Alors, il se dit qu'il n'était pas à deux dents près, et retourna au combat.
Dissonance cognitive, il ne voulait pas y passer mais faisait tout pour ne pas être vu. Le sang s'écoulait de sa blessure au ventre et sa vue se brouilla. La musique résonnait toujours à l'intérieur du bar et personne n'était sorti entre temps, il avait encore une chance. Il rampa le plus vite possible afin de se placer hors de portée des réverbères, ses bras ne semblaient plus vouloir lui obéir, mais il déploya toute son énergie pour arriver à destination. Voilà, ici il serait bien, au coin de cette rue, invisible, il éviterait au moins la honte. Il posa ses mains ensanglantées sur son ventre et se concentra sur sa respiration.
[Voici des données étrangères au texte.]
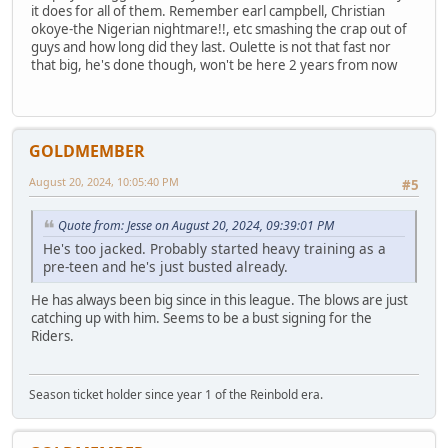
it does for all of them. Remember earl campbell, Christian
okoye-the Nigerian nightmare!!, etc smashing the crap out of
guys and how long did they last. Oulette is not that fast nor
that big, he's done though, won't be here 2 years from now
GOLDMEMBER
August 20, 2024, 10:05:40 PM
#5
Quote from: Jesse on August 20, 2024, 09:39:01 PM
He's too jacked. Probably started heavy training as a
pre-teen and he's just busted already.
He has always been big since in this league. The blows are just
catching up with him. Seems to be a bust signing for the
Riders.
Season ticket holder since year 1 of the Reinbold era.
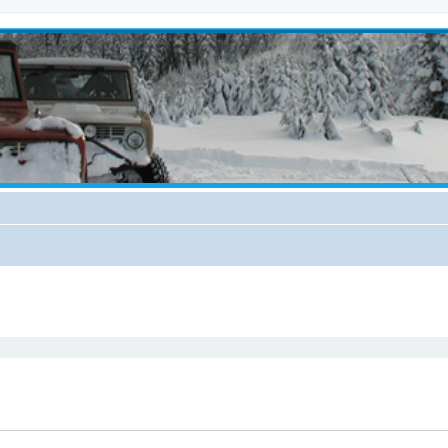
ed search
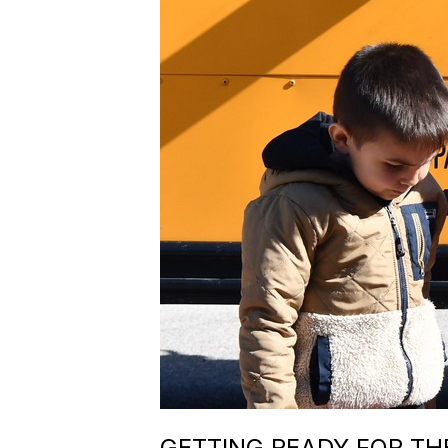
GETTING READY FOR THE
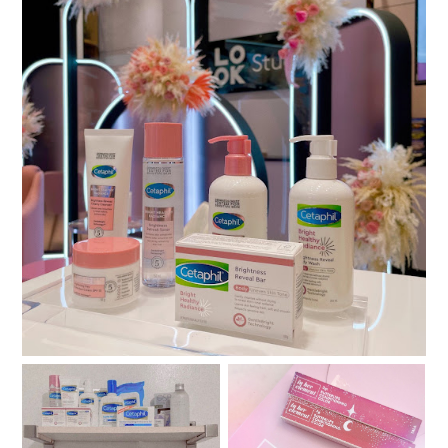
Bright, Radiant, and Always Ready with Cetaphil
Bright Healthy Radiance
Review: In Her Element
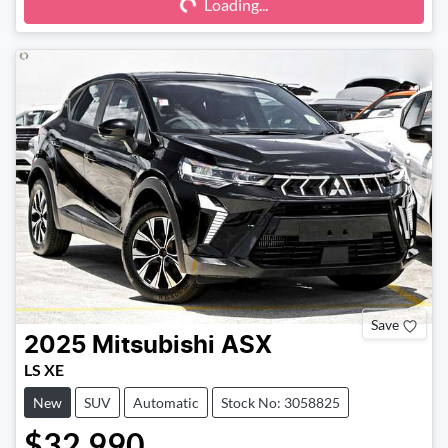
Loading...
Loading...
Save
2025
Mitsubishi
ASX
LS XE
New
SUV
Automatic
Stock No: 3058825
$32,990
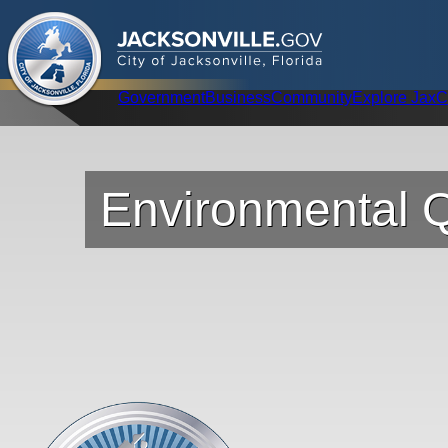
.
JACKSONVILLE
GOV
City of Jacksonville, Florida
Global Navigation
Government
Business
Community
Explore Jax
C
Environmental Q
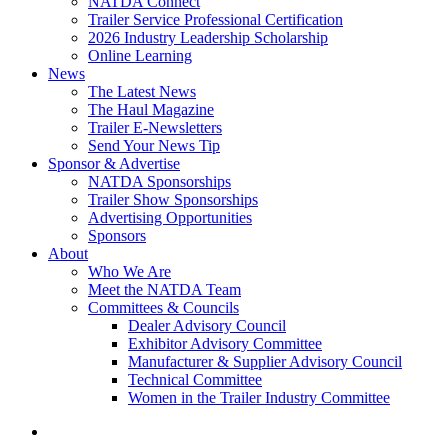
NATDA Connect
Trailer Service Professional Certification
2026 Industry Leadership Scholarship
Online Learning
News
The Latest News
The Haul Magazine
Trailer E-Newsletters
Send Your News Tip
Sponsor & Advertise
NATDA Sponsorships
Trailer Show Sponsorships
Advertising Opportunities
Sponsors
About
Who We Are
Meet the NATDA Team
Committees & Councils
Dealer Advisory Council
Exhibitor Advisory Committee
Manufacturer & Supplier Advisory Council
Technical Committee
Women in the Trailer Industry Committee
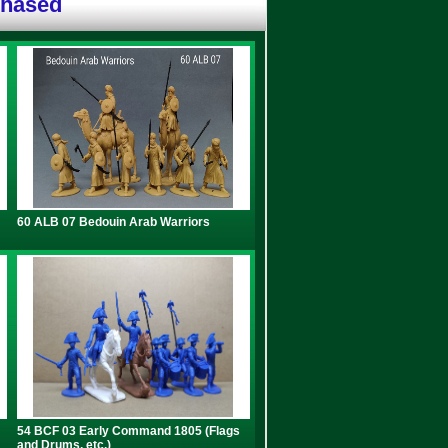
chased
60 ALB 07 Bedouin Arab Warriors
54 BCF 03 Early Command 1805 (Flags
and Drums, etc.)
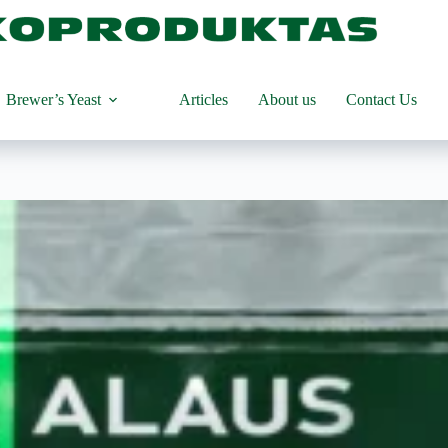
Brewer’s Yeast
Articles
About us
Contact Us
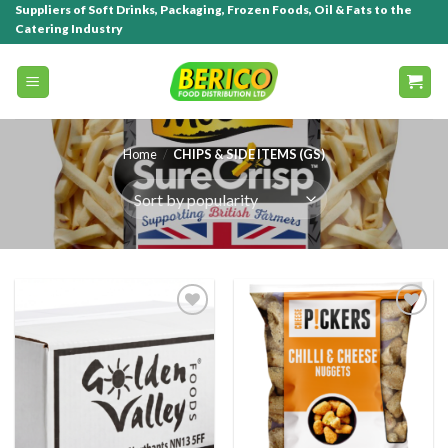
Suppliers of Soft Drinks, Packaging, Frozen Foods, Oil & Fats to the
Catering Industry
Home
/
CHIPS & SIDE ITEMS (GS)
Add to
Add to
wishlist
wishlist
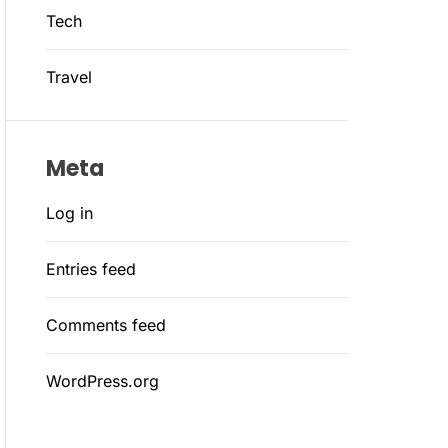
Tech
Travel
Meta
Log in
Entries feed
Comments feed
WordPress.org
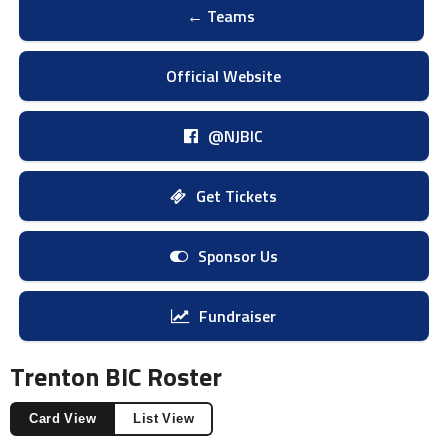
← Teams
Official Website
@NJBIC
Get Tickets
Sponsor Us
Fundraiser
Trenton BIC Roster
Card View
List View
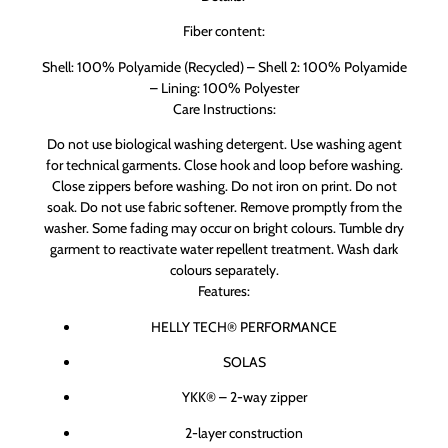
Fiber content:
Shell: 100% Polyamide (Recycled) – Shell 2: 100% Polyamide
– Lining: 100% Polyester
Care Instructions:
Do not use biological washing detergent. Use washing agent
for technical garments. Close hook and loop before washing.
Close zippers before washing. Do not iron on print. Do not
soak. Do not use fabric softener. Remove promptly from the
washer. Some fading may occur on bright colours. Tumble dry
garment to reactivate water repellent treatment. Wash dark
colours separately.
Features:
HELLY TECH® PERFORMANCE
SOLAS
YKK® – 2-way zipper
2-layer construction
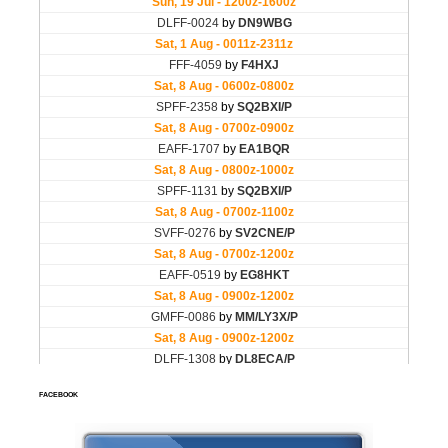
FACEBOOK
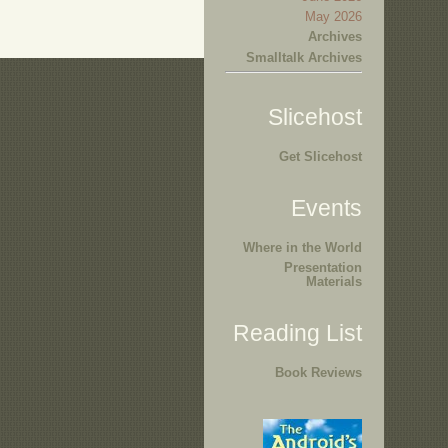
May 2026
Archives
Smalltalk Archives
Slicehost
Get Slicehost
Events
Where in the World
Presentation
Materials
Reading List
Book Reviews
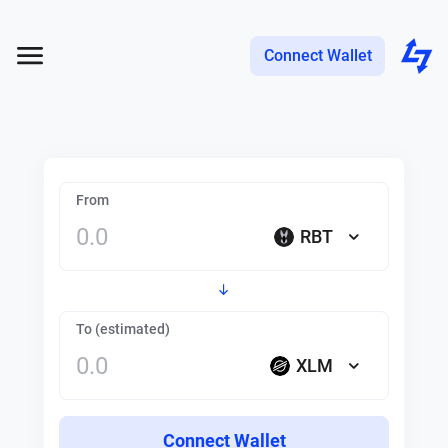
Connect Wallet
From
RBT
To (estimated)
XLM
Connect Wallet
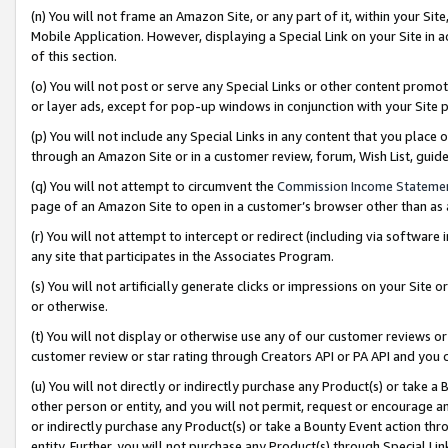
(n) You will not frame an Amazon Site, or any part of it, within your Sit
Mobile Application. However, displaying a Special Link on your Site in a
of this section.
(o) You will not post or serve any Special Links or other content prom
or layer ads, except for pop-up windows in conjunction with your Site 
(p) You will not include any Special Links in any content that you place
through an Amazon Site or in a customer review, forum, Wish List, gui
(q) You will not attempt to circumvent the
Commission Income Stateme
page of an Amazon Site to open in a customer’s browser other than as a 
(r) You will not attempt to intercept or redirect (including via softwar
any site that participates in the Associates Program.
(s) You will not artificially generate clicks or impressions on your Si
or otherwise.
(t) You will not display or otherwise use any of our customer reviews or 
customer review or star rating through Creators API or PA API and you 
(u) You will not directly or indirectly purchase any Product(s) or take a
other person or entity, and you will not permit, request or encourage an
or indirectly purchase any Product(s) or take a Bounty Event action thro
entity. Further, you will not purchase any Product(s) through Special Li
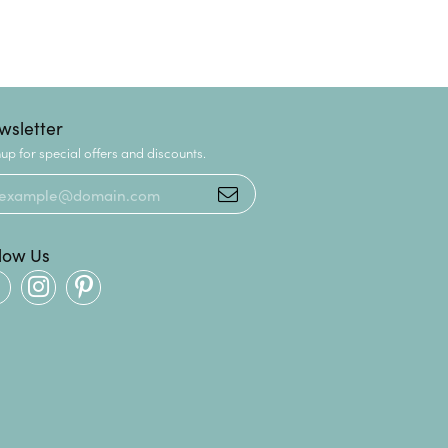
wsletter
up for special offers and discounts.
llow Us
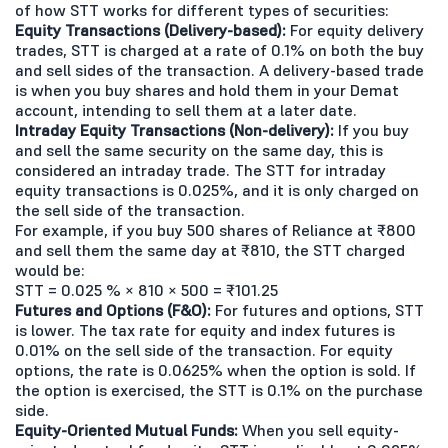
of how STT works for different types of securities:
Equity Transactions (Delivery-based):
For equity delivery
trades, STT is charged at a rate of 0.1% on both the buy
and sell sides of the transaction. A delivery-based trade
is when you buy shares and hold them in your Demat
account, intending to sell them at a later date.
Intraday Equity Transactions (Non-delivery):
If you buy
and sell the same security on the same day, this is
considered an intraday trade. The STT for intraday
equity transactions is 0.025%, and it is only charged on
the sell side of the transaction.
For example, if you buy 500 shares of Reliance at ₹800
and sell them the same day at ₹810, the STT charged
would be:
STT = 0.025 % × 810 × 500 = ₹101.25
Futures and Options (F&O):
For futures and options, STT
is lower. The tax rate for equity and index futures is
0.01% on the sell side of the transaction. For equity
options, the rate is 0.0625% when the option is sold. If
the option is exercised, the STT is 0.1% on the purchase
side.
Equity-Oriented Mutual Funds:
When you sell equity-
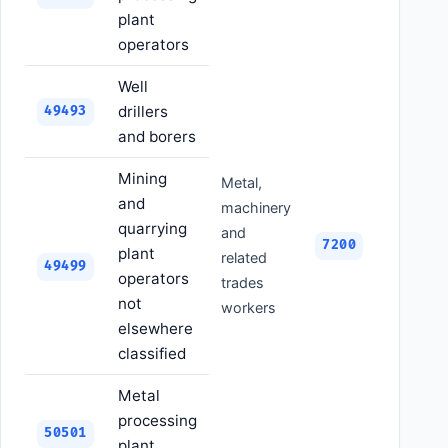
plant
operators
Well
drillers
49493
and borers
Mining
Metal,
and
machinery
quarrying
and
7200
plant
related
49499
operators
trades
not
workers
elsewhere
classified
Metal
processing
50501
plant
Il sortait du bar lorsqu'on lui avait demandé une clope. Il n'avait pas osé refuser et reçut en guise de remerciement un violent coup d'épaule, enfin c'est ainsi qu'il l'avait vécu. Parce qu'en baissant la tête, trente seconde plus tard,il vit la marque du couteau dans son abdomen et la tâche sur son T-shirt qui n'en finissait plus de grossir.
Alors, honteux de sa faiblesse, craignant d'attirer l'attention, il se cacha et attendit que ça passe.
Dissonance cognitive, le cerveau disait non mais les poings n’écoutaient pas. Alors il frappait, encore et encore, le nez lâcha le premier, un craquement sourd et une giclée de sang. Il ne prenait aucun plaisir à se voir agir, la vue du visage déformé, enfoncé sous les coups, l’écœurait mais il n’avait plus le contrôle. Il s’agissait d’un combat, au tout début, des attaques puis des esquives, mais cela avait tourné court, et mal. Rien d’autre qu’un massacre maintenant, les parties du visage cédaient les unes après les autres, et la nausée montait.
Il sortait du bar lorsqu’on lui avait demandé une clope. Il avait refusé, on lui avait craché dessus. A présent, il observait son œuvre, sa victime qui gisait à terre. Ce qui le hantait, c’est qu’il ne saurait jamais qui des deux était le plus faible.
Alors il cracha, et reprit son chemin.